A tracker is a mortgage rate which tracks the base rate. This means that the lender will charge customers a certain percentage plus the current base rate. This can be an incredibly good deal, but it all depends on how much the lenders charge is.

Variable mortgage rates are always above the base rate because the lender wants to make a profit. This means that the amount they charge over the base rate is what they are taking to cover their expenses and make a profit. So it is important to take a look at this figure. Some trackers cost a small amount of money but theirs are more expensive and so it is important to choose the right one.

The disadvantages of trackers are that the rate can change a lot. This means that if interest rates keep going up and therefore the rate goes up, you will have to keep paying more money. This could be difficult to manage and to know exactly what you need to spend each month on the mortgage can be unsettling. However, it can be really good when rates are falling as you are paying less which is good. The tracker rate has to fall immediately when rates fall as well, when many mortgage rates have a delay or do not change when there is a fall in rates, but they tend to always go up immediately if the rate increases.

A tracker is probably a bit of  a gamble then, but it can mean that you get a fairer deal in some cases.
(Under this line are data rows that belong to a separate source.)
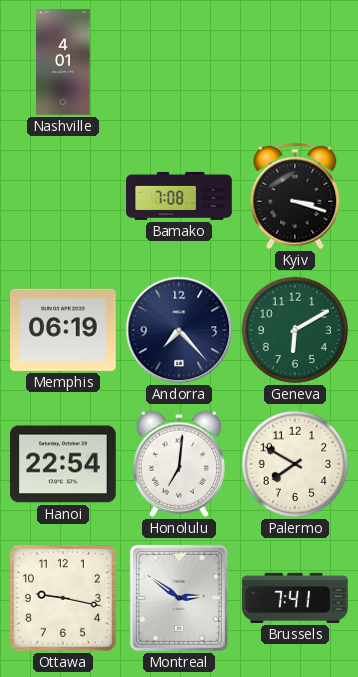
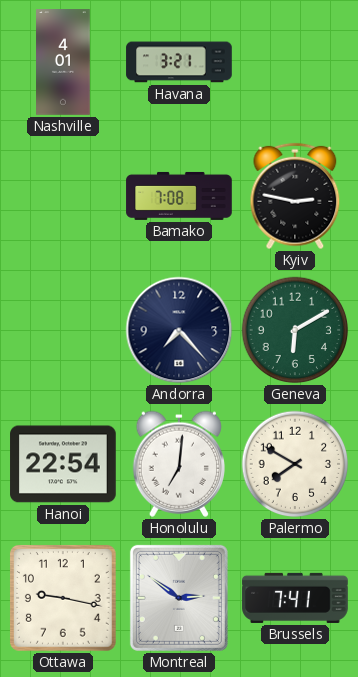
Havana: none -> 3:21
Kyiv: 3:18 -> 2:47
Memphis: 06:19 -> none
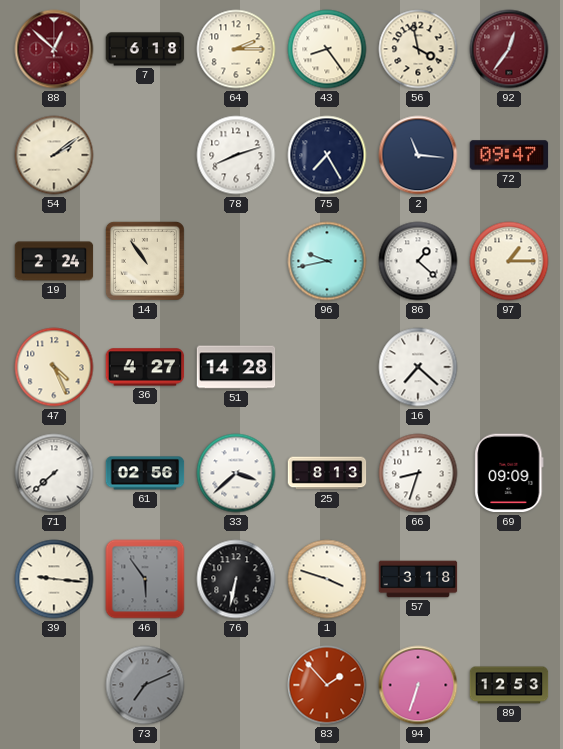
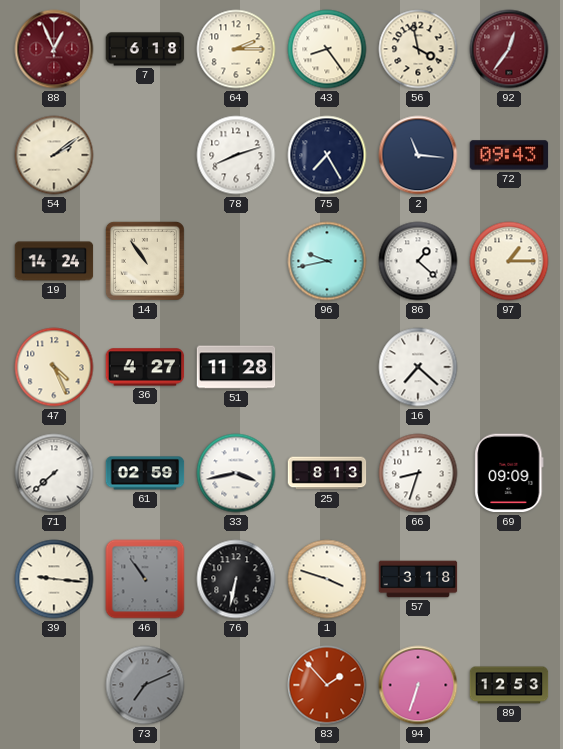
88: 12:52 -> 12:56
72: 09:47 -> 09:43
19: 2:24 -> 14:24
51: 14:28 -> 11:28
61: 02:56 -> 02:59
33: 3:38 -> 3:43
46: 5:54 -> 10:54
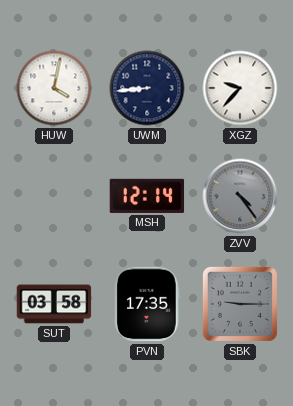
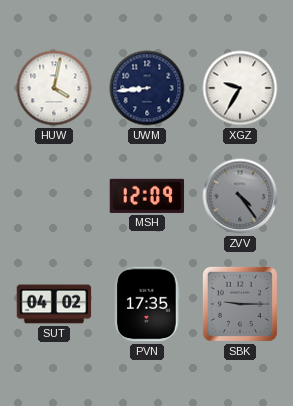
XGZ: 9:37 -> 9:35
MSH: 12:14 -> 12:09
SUT: 03:58 -> 04:02
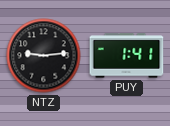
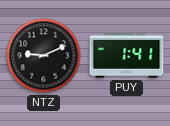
NTZ: 9:14 -> 9:11
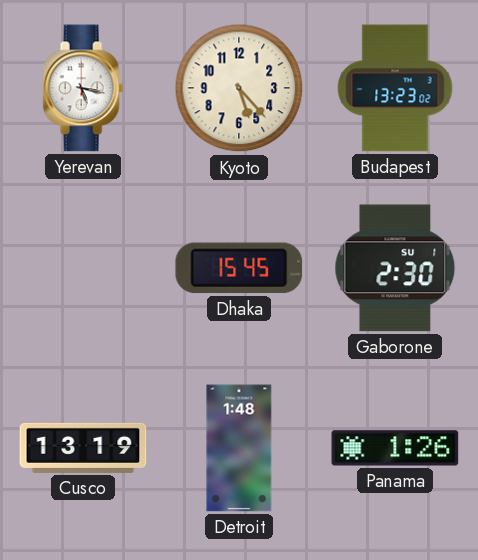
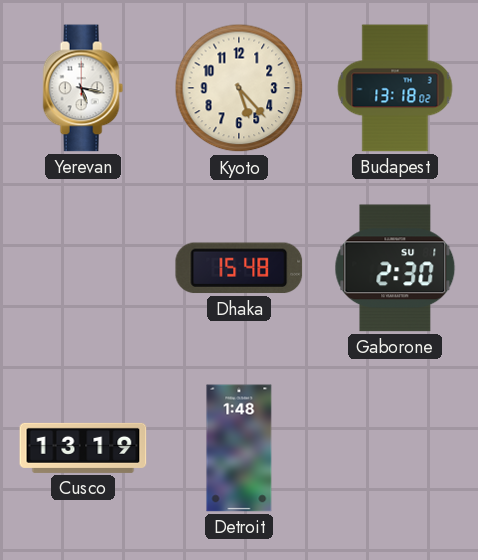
Budapest: 13:23 -> 13:18
Dhaka: 15:45 -> 15:48
Panama: 1:26 -> none
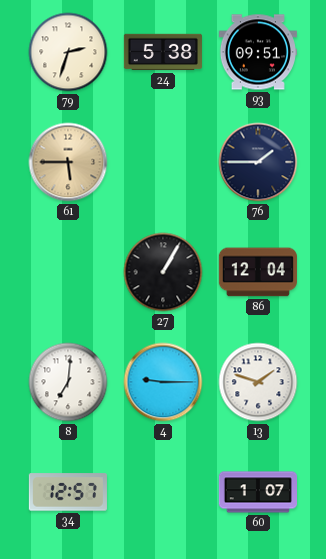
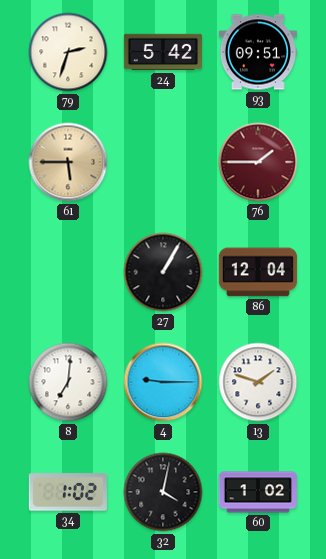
24: 5:38 -> 5:42
76 dial: navy -> burgundy
34: 12:57 -> 1:02
32: none -> 4:02
60: 1:07 -> 1:02
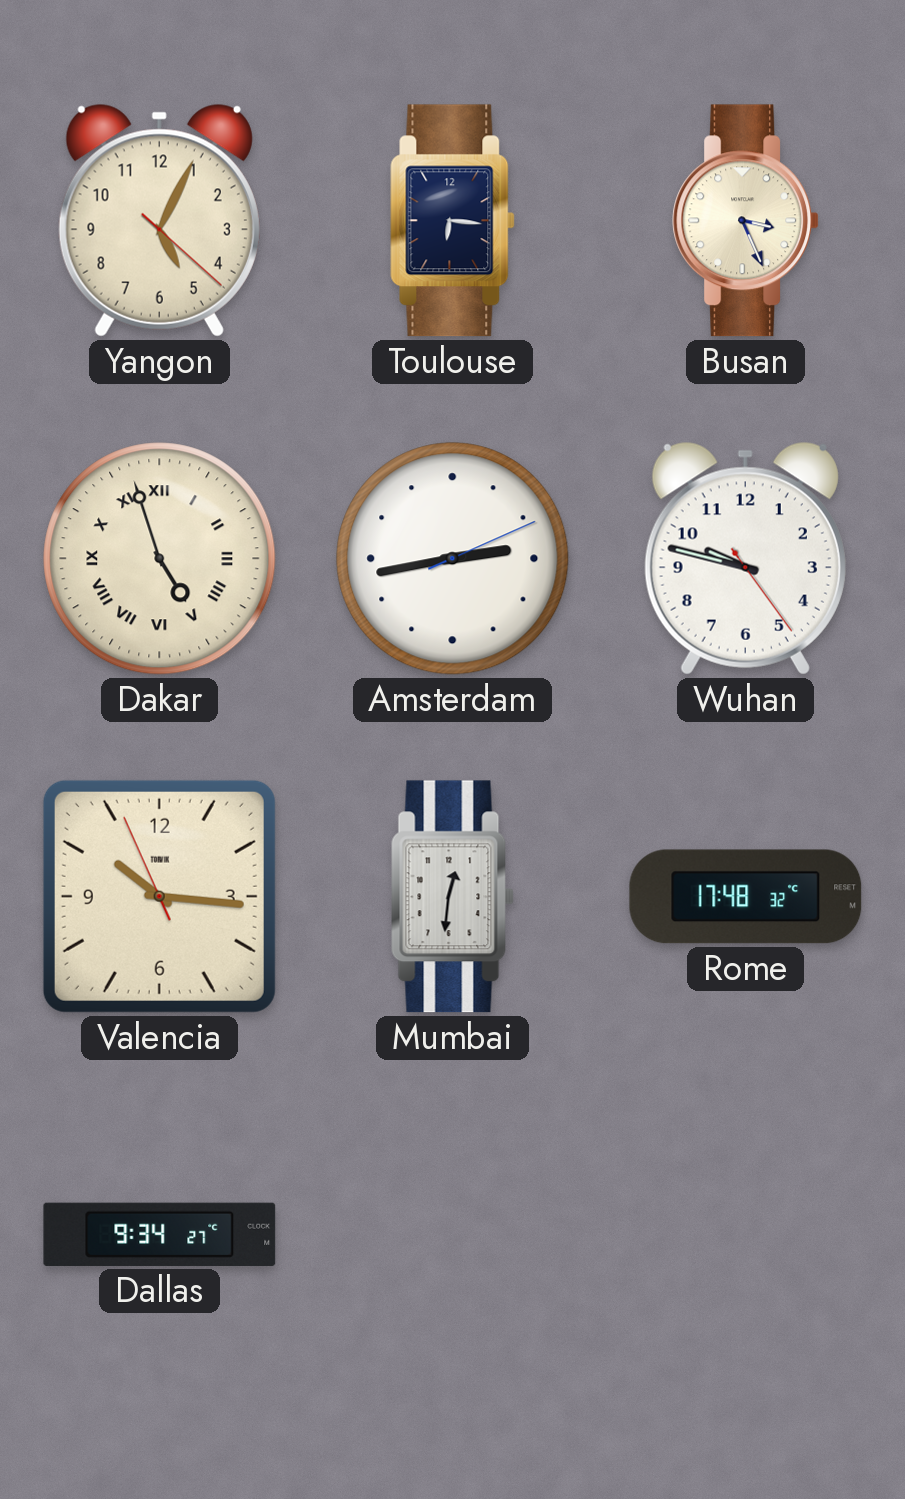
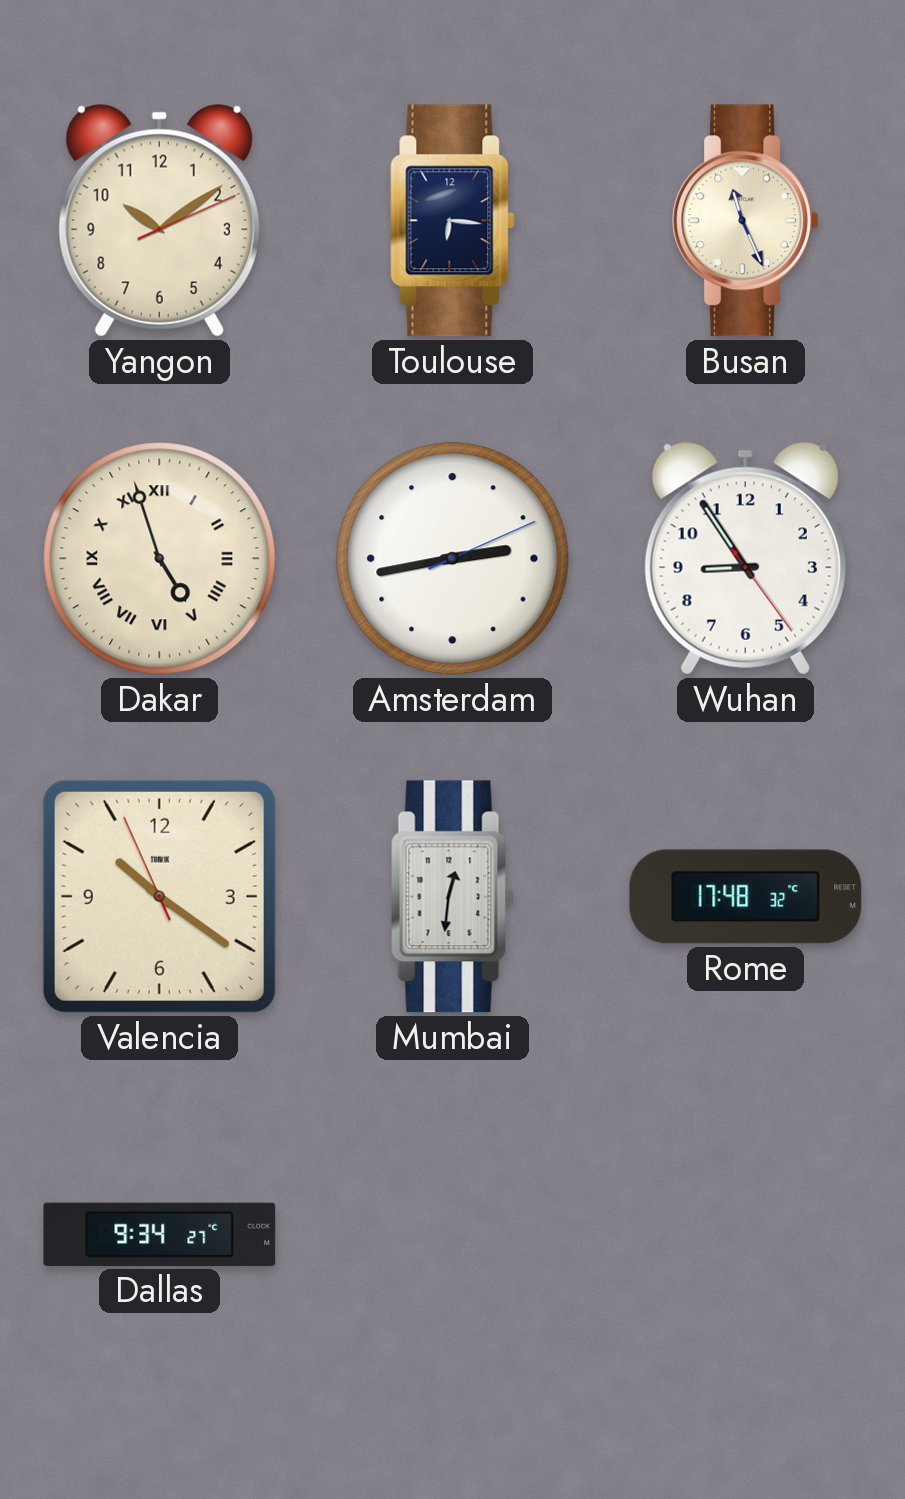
Yangon: 5:04 -> 10:09
Busan: 3:26 -> 11:26
Wuhan: 9:47 -> 8:54
Valencia: 10:15 -> 10:20
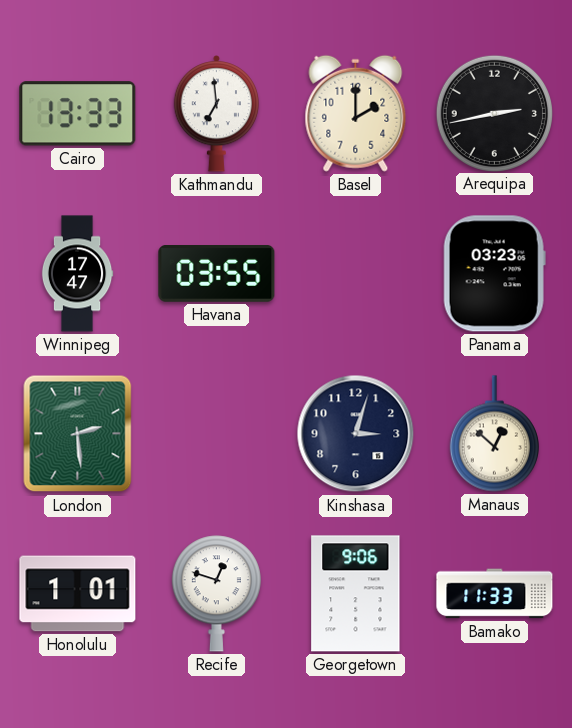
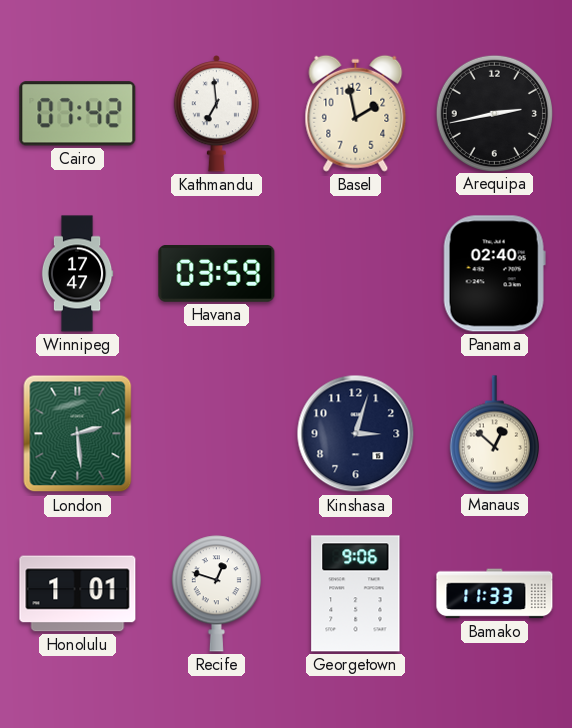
Cairo: 13:33 -> 07:42
Basel: 2:00 -> 1:58
Havana: 03:55 -> 03:59
Panama: 03:23 -> 02:40
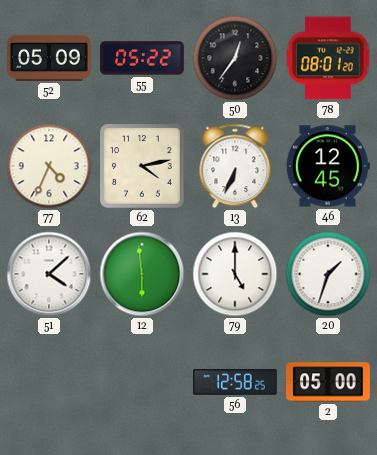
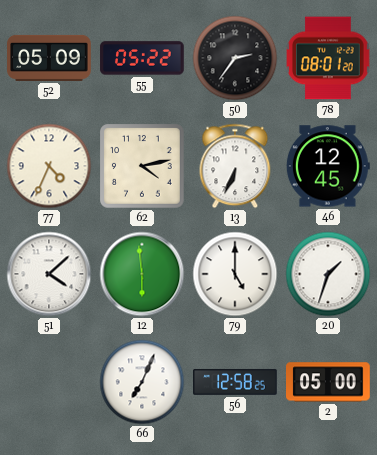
50: 12:36 -> 2:36
66: none -> 7:04
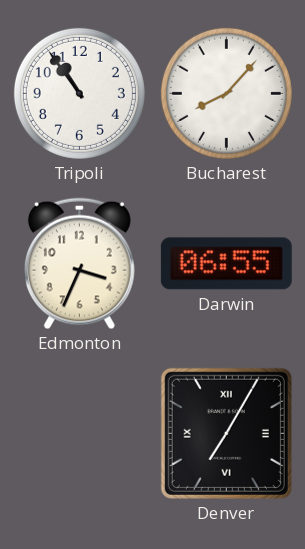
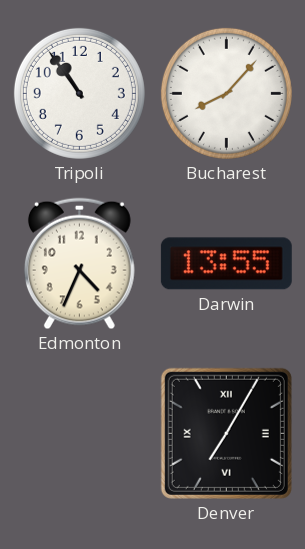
Edmonton: 3:34 -> 4:34
Darwin: 06:55 -> 13:55
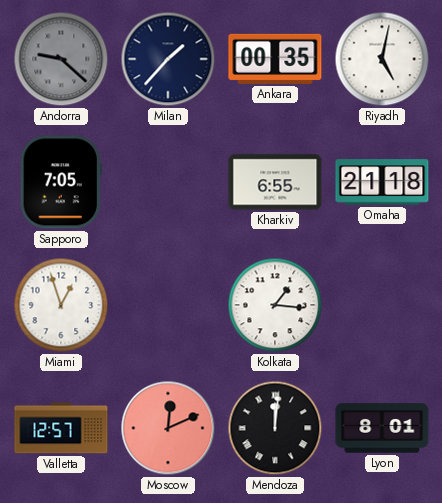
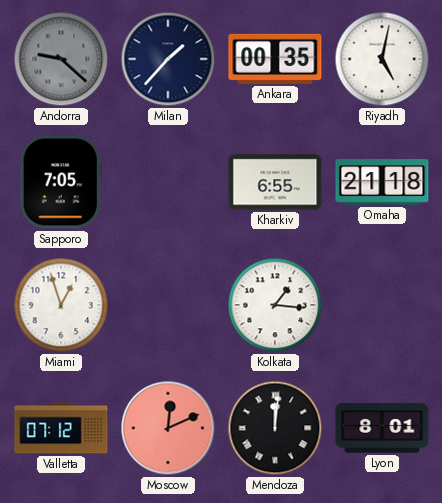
Valletta: 12:57 -> 07:12
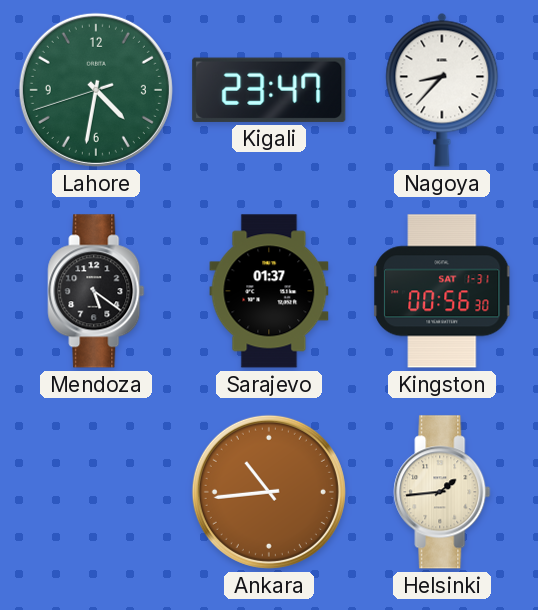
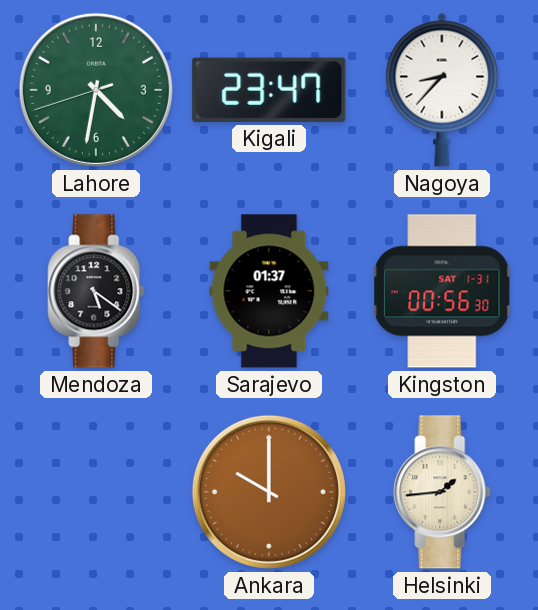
Ankara: 10:44 -> 10:00
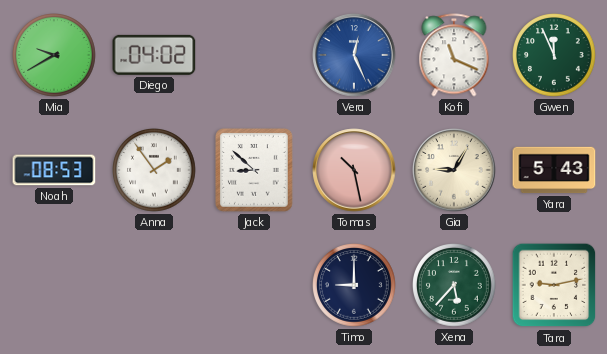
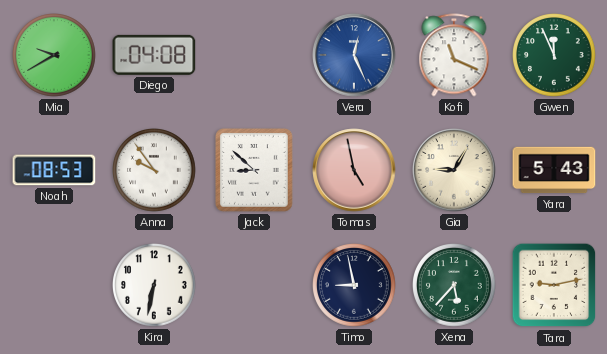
Diego: 04:02 -> 04:08
Anna: 1:54 -> 9:54
Tomas: 10:28 -> 4:58
Kira: none -> 6:32
Timo: 9:00 -> 8:58
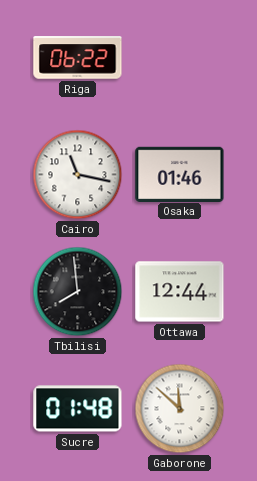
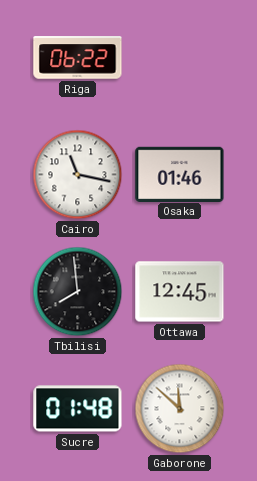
Ottawa: 12:44 -> 12:45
If you can find one that is cheap, then this will mean that you are likely to get a good deal for the term of the mortgage. Watch out for hidden costs though, as with all mortgages there might be administration costs or other fees and so you need to add these in when you are comparing. These will be paid out in the terms and conditions which you should be able to find easily on the lenders website. They may take a bit of reading, but it is worth it. You could always ask the lender directly what all of their costs are. These are normally fees for opening the account, paying back early or over paying and late payments. There will also be costs for doing searches and things like that.